Many thanks for replies ! I am no further along,after researching several articles ,living on this campsite for the past 9 months i should be on the padron and the town hall would welcome me on it but the criteria states i need escrilla from the camp site owners which they flatly refuse to provide.this is the proof that i need to provide, i have nie number copy of my campsite contract,utility's bills . i did not even know about the padron but in benicalo no padron = no car.


----------



## davids0865 (Apr 12, 2016)

xabiachica said:


> aaah - you might like to change your 'location' on your profile then - it still says France


Sorry, good point, now done


----------



## Pesky Wesky (May 10, 2009)

Solitude said:


> Many thanks for replies ! I am no further along,after researching several articles ,living on this campsite for the past 9 months i should be on the padron and the town hall would welcome me on it but the criteria states i need escrilla from the camp site owners which they flatly refuse to provide.this is the proof that i need to provide, i have nie number copy of my campsite contract,utility's bills . i did not even know about the padron but in benicalo no padron = no car.


What they are asking you to provide are _las escrituras _= deeds.
The campsite wouldn't have the deeds, so it's not that they are refusing, it's that they don't have them.
Did you buy something on the mobile home site? If so, provide papers saying that.
Are you renting? If so, provide papers saying that.


----------



## snikpoh (Nov 19, 2007)

Solitude said:


> Many thanks for replies ! I am no further along,after researching several articles ,living on this campsite for the past 9 months i should be on the padron and the town hall would welcome me on it but the criteria states i need escrilla from the camp site owners which they flatly refuse to provide.this is the proof that i need to provide, i have nie number copy of my campsite contract,utility's bills . i did not even know about the padron but in benicalo no padron = no car.


Two points spring to mind.


You have a campsite contract - this is quite sufficient for the padron. I'm assuming you have your residency certificate stating where you live?
You do NOT need the padron. All you need is a rental contract to buy a car - Google it and you will find the relevant law.

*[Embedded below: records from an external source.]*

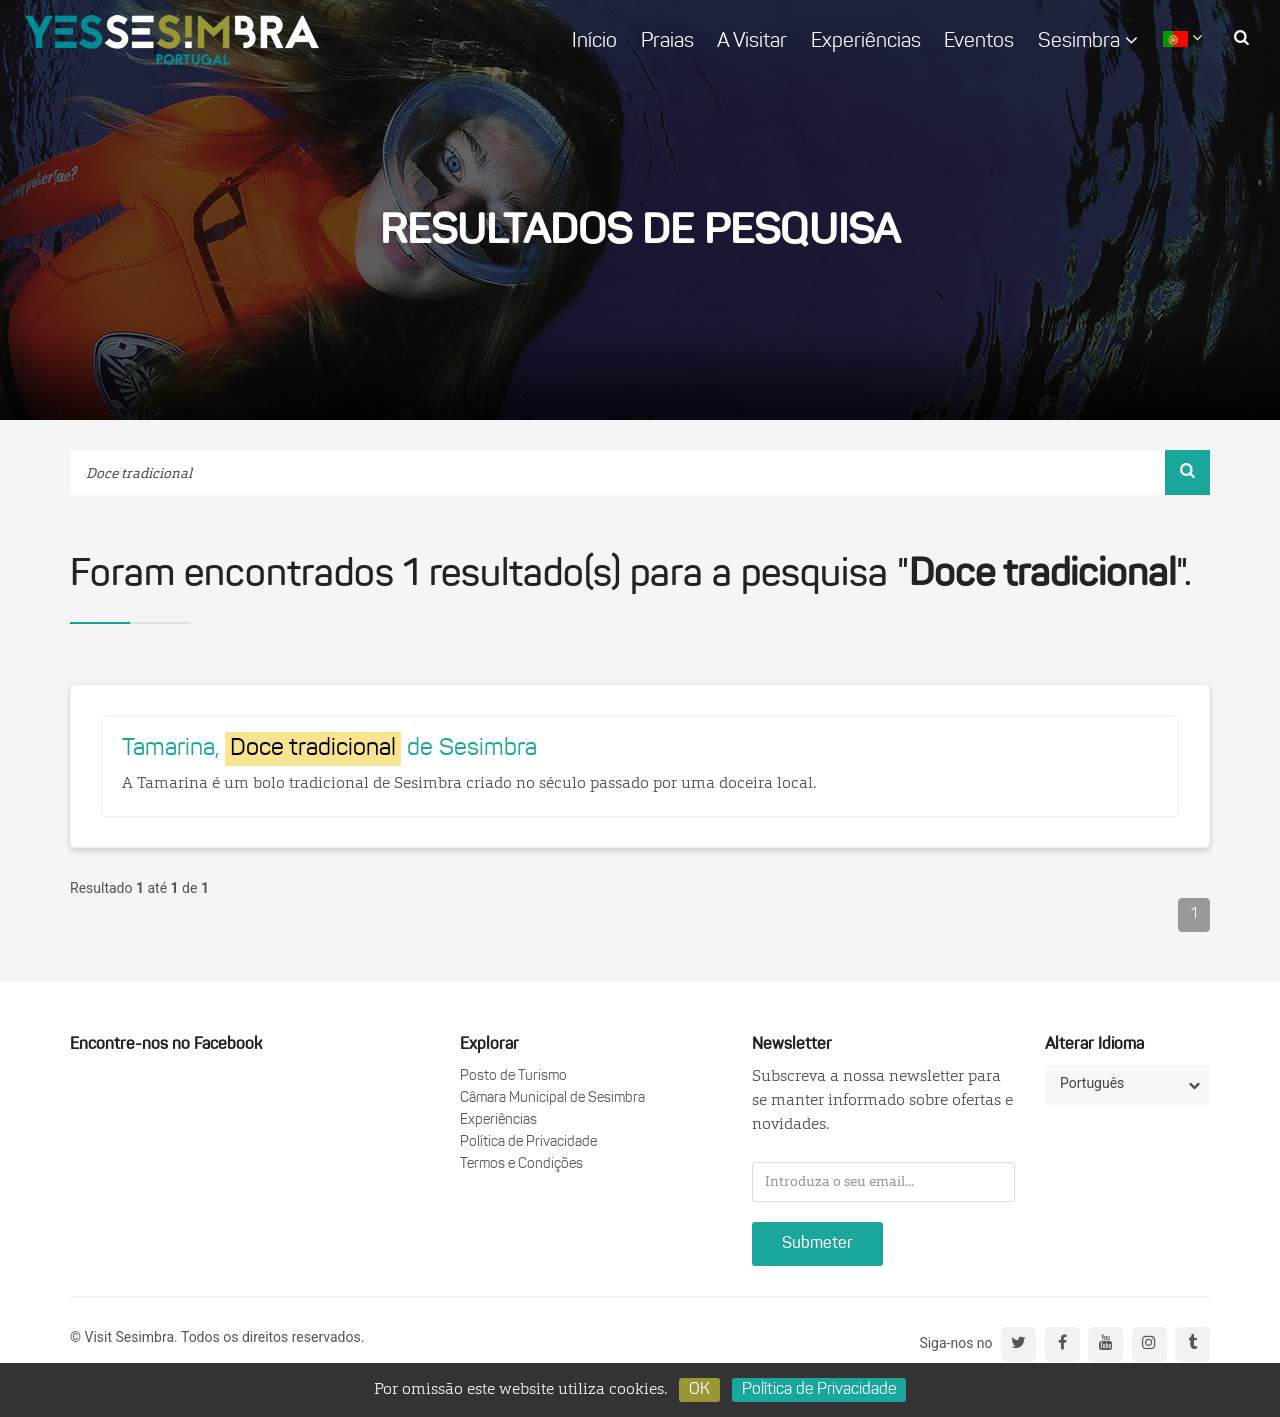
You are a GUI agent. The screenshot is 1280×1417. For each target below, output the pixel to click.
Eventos (979, 42)
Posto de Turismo (513, 1076)
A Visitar (752, 42)
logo (172, 40)
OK (699, 1390)
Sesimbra (1088, 41)
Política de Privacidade (528, 1142)
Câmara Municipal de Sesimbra (552, 1098)
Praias (667, 42)
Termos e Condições (521, 1164)
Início (594, 42)
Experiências (866, 42)
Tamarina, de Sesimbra (329, 749)
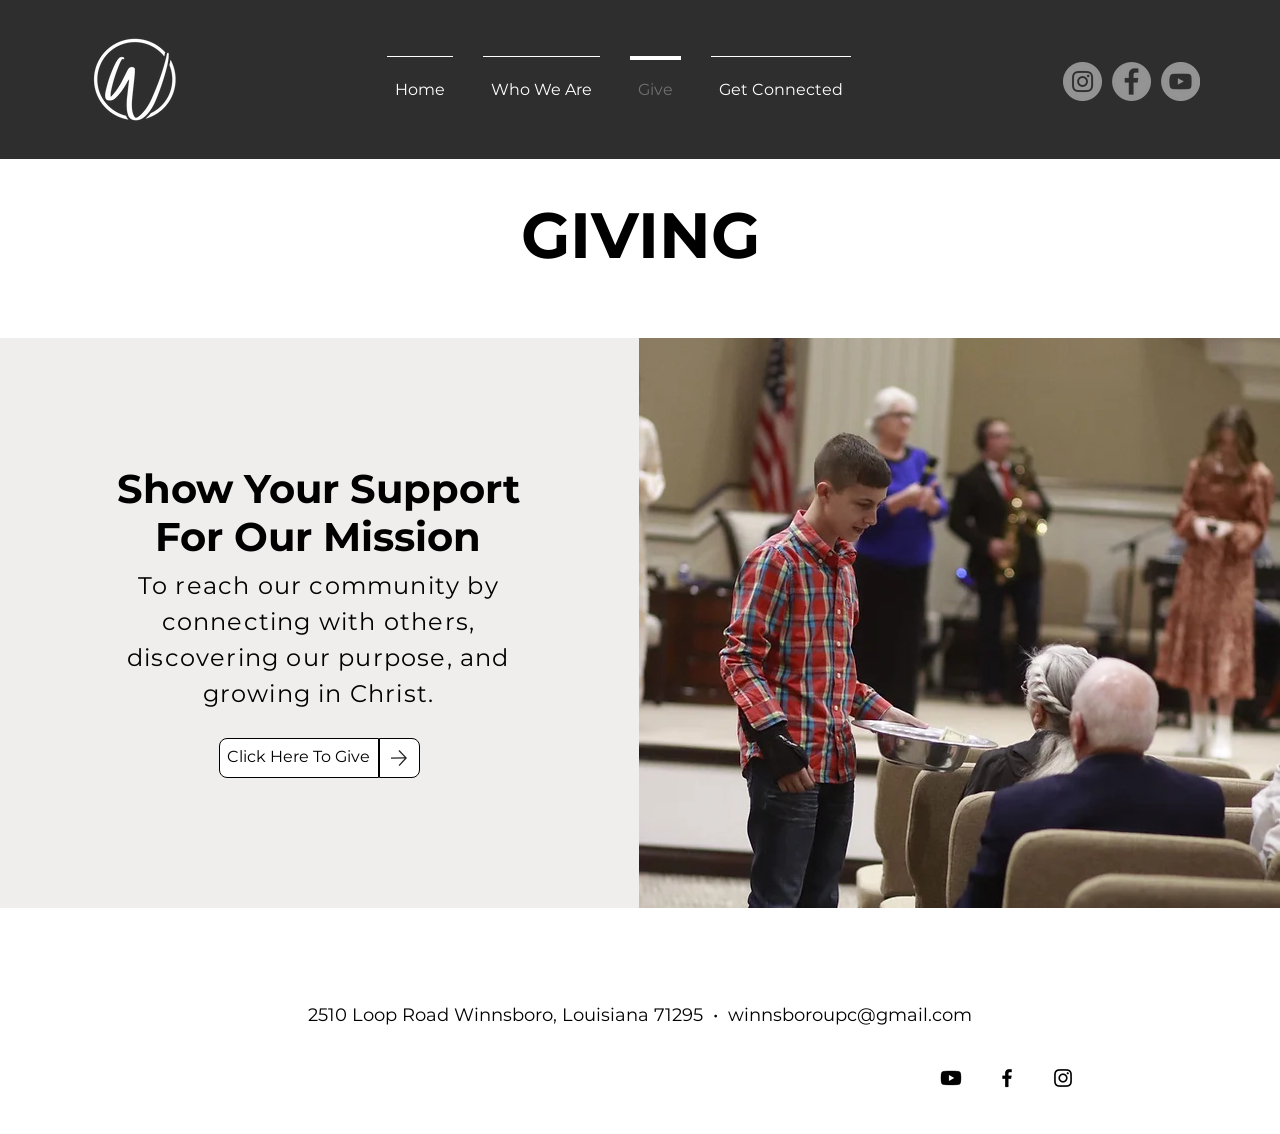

Why not buy a car from a more reputable dealer who understands the law?


----------



## The slow walkers (Nov 10, 2015)

I doubt this will help but we recently bought a car and went, armed with the usual paperwork. All was well until we got to producing the escritura, which they had no interest in at all. What they wanted, aside from proof of residence, NIE, passport etc was something from the tax office to show that they were aware of our financial situation in Spain. After a great deal of back and forth, they reluctantly agreed that if we had an escritura (still in my hand) then that would do.


----------